Unlike developing countries, experiences in developed countries have shown that healthy lifestyles, such as health information and warnings about tobacco, sex education adapted to age and culture, promotion / provision of condoms for sexual activities, HPV vaccination, well-planned and organized screening programs with high coverage can significantly reduce the new cases of cervical cancer and the associated mortality rate. This study has been conducted to emulate and tackle this issue. (25)To our knowledge, this is the largest study evaluating collected dataset for a long period (>10-years) from various multiple centers about the prevalence of pre-cancerous lesions and cervical cancer cases from the eastern region of Kingdom. Roberts et al (26) found a positive relationship between the education level and awareness and execution of timely screening. In present findings, cervical cancer patients were less educated compared to pre-cancerous patients who had more illiterate population. This can be possibly associated to the more conservative attitude of this cohort . Yet, the maximum patient population in this study was illiterate which goes well with the general demographic of a developing country and does not influence the results of this study. However, the study does have some limitations. First, it has a relatively small sample size and cross-sectional design, which is less potent than a cohort study. Increasing the sample size would make this study more generalized.

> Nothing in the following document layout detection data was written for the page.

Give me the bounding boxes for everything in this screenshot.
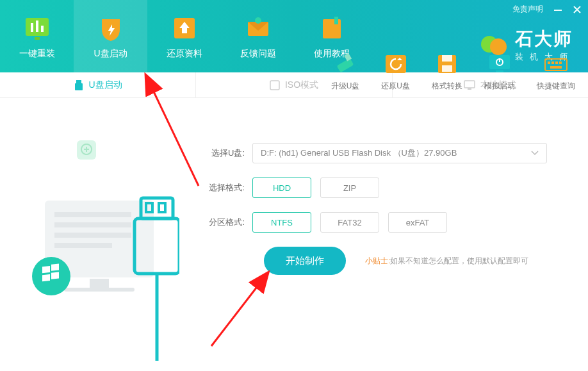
disclaimer-link[interactable]: 免责声明 (512, 4, 543, 15)
content-area: 选择U盘: D:F: (hd1) General USB Flash Disk … (0, 98, 588, 111)
format-hdd[interactable]: HDD (252, 177, 311, 198)
tool-strip: 升级U盘 还原U盘 格式转换 模拟启动 快捷键查询 (331, 53, 575, 92)
svg-rect-15 (270, 81, 279, 90)
upload-box-icon (170, 13, 199, 43)
svg-rect-41 (442, 65, 452, 72)
svg-rect-21 (54, 222, 131, 227)
restore-icon (382, 53, 409, 76)
tool-restore-usb[interactable]: 还原U盘 (381, 53, 410, 92)
minimize-button[interactable] (553, 5, 562, 14)
svg-rect-51 (550, 66, 562, 69)
svg-rect-49 (555, 62, 558, 64)
book-icon (317, 13, 347, 43)
svg-rect-4 (41, 26, 44, 32)
nav-label: 一键重装 (19, 48, 55, 60)
tab-label: ISO模式 (285, 79, 318, 91)
tab-label: U盘启动 (89, 79, 122, 91)
tool-label: 快捷键查询 (537, 81, 575, 92)
partition-label: 分区格式: (201, 217, 245, 228)
nav-label: 还原资料 (167, 48, 202, 60)
main-nav: 一键重装 U盘启动 还原资料 反馈问题 使用教程 (0, 0, 368, 72)
start-button[interactable]: 开始制作 (264, 247, 346, 275)
format-zip[interactable]: ZIP (320, 177, 379, 198)
tool-label: 模拟启动 (484, 81, 515, 92)
tool-hotkey-lookup[interactable]: 快捷键查询 (537, 53, 575, 92)
mail-icon (243, 13, 273, 43)
svg-rect-14 (75, 83, 83, 90)
nav-restore[interactable]: 还原资料 (147, 0, 221, 72)
disk-select[interactable]: D:F: (hd1) General USB Flash Disk （U盘）27… (252, 143, 547, 163)
part-exfat[interactable]: exFAT (388, 212, 447, 233)
part-ntfs[interactable]: NTFS (252, 212, 311, 233)
svg-rect-23 (54, 243, 112, 248)
svg-rect-0 (554, 10, 562, 11)
brand-main: 石大师 (515, 27, 574, 51)
monitor-boot-icon (486, 53, 513, 76)
usb-computer-illustration (26, 136, 179, 342)
svg-rect-27 (42, 266, 50, 273)
tool-label: 升级U盘 (331, 81, 360, 92)
tip-label: 小贴士: (365, 256, 390, 265)
tool-simulate-boot[interactable]: 模拟启动 (484, 53, 515, 92)
usb-icon (74, 79, 84, 91)
svg-point-8 (255, 17, 261, 24)
form-panel: 选择U盘: D:F: (hd1) General USB Flash Disk … (201, 143, 560, 289)
svg-rect-10 (334, 17, 338, 24)
keyboard-icon (543, 53, 569, 76)
svg-rect-38 (386, 55, 406, 73)
tab-usb-boot[interactable]: U盘启动 (0, 72, 195, 97)
usb-stick-icon (332, 53, 359, 76)
nav-usb-boot[interactable]: U盘启动 (74, 0, 147, 72)
tool-upgrade-usb[interactable]: 升级U盘 (331, 53, 360, 92)
svg-rect-22 (54, 233, 131, 238)
chevron-down-icon (531, 151, 539, 156)
nav-label: U盘启动 (94, 48, 127, 60)
svg-rect-50 (559, 62, 562, 64)
tip-text: 小贴士:如果不知道怎么配置，使用默认配置即可 (365, 256, 528, 267)
minimize-icon (554, 6, 562, 13)
svg-rect-33 (159, 203, 165, 212)
svg-rect-36 (337, 58, 354, 72)
titlebar: 免责声明 (512, 4, 582, 15)
nav-reinstall[interactable]: 一键重装 (0, 0, 74, 72)
nav-label: 反馈问题 (240, 48, 276, 60)
svg-rect-46 (545, 59, 567, 70)
svg-rect-29 (42, 274, 50, 281)
svg-rect-2 (31, 23, 33, 32)
svg-rect-47 (548, 62, 550, 64)
svg-rect-24 (90, 279, 109, 288)
svg-rect-45 (496, 70, 503, 72)
partition-options: NTFS FAT32 exFAT (252, 212, 447, 233)
format-label: 选择格式: (201, 182, 245, 194)
close-icon (573, 6, 581, 13)
disk-label: 选择U盘: (201, 147, 245, 159)
tool-label: 还原U盘 (381, 81, 410, 92)
svg-rect-28 (51, 264, 59, 271)
disk-value: D:F: (hd1) General USB Flash Disk （U盘）27… (261, 147, 457, 159)
svg-rect-20 (54, 212, 131, 217)
svg-rect-5 (35, 37, 40, 40)
tool-label: 格式转换 (432, 81, 462, 92)
svg-rect-13 (76, 80, 81, 83)
format-options: HDD ZIP (252, 177, 379, 198)
bar-chart-icon (22, 13, 52, 43)
svg-rect-40 (442, 55, 452, 62)
svg-rect-3 (36, 21, 38, 32)
shield-icon (96, 13, 126, 43)
svg-rect-25 (64, 288, 135, 292)
floppy-icon (434, 53, 461, 76)
nav-feedback[interactable]: 反馈问题 (221, 0, 295, 72)
close-button[interactable] (573, 5, 582, 14)
tool-format-convert[interactable]: 格式转换 (432, 53, 462, 92)
svg-rect-30 (51, 272, 59, 279)
iso-icon (270, 80, 280, 90)
svg-rect-48 (551, 62, 554, 64)
part-fat32[interactable]: FAT32 (320, 212, 379, 233)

Since only hospitals in the Eastern Province of the Kingdom were included, the results don’t necessarily reflect the status of the entire population of Saudi Arabia. The study was limited to these hospitals because they are considered as the reference hospitals in the studied region.


As a take away message, this study can act as an anchoring point to guide national screening programs in the future. But until they are established, other measures can be implemented like awareness campaigns led by media to increase motivation and awareness of risk factors for women, and a temporary opportunistic screening program. The responsibility for this would lie on the health care workers who would need to refer all eligible women in their care for cervical cancer screening and ensure a proper follow up.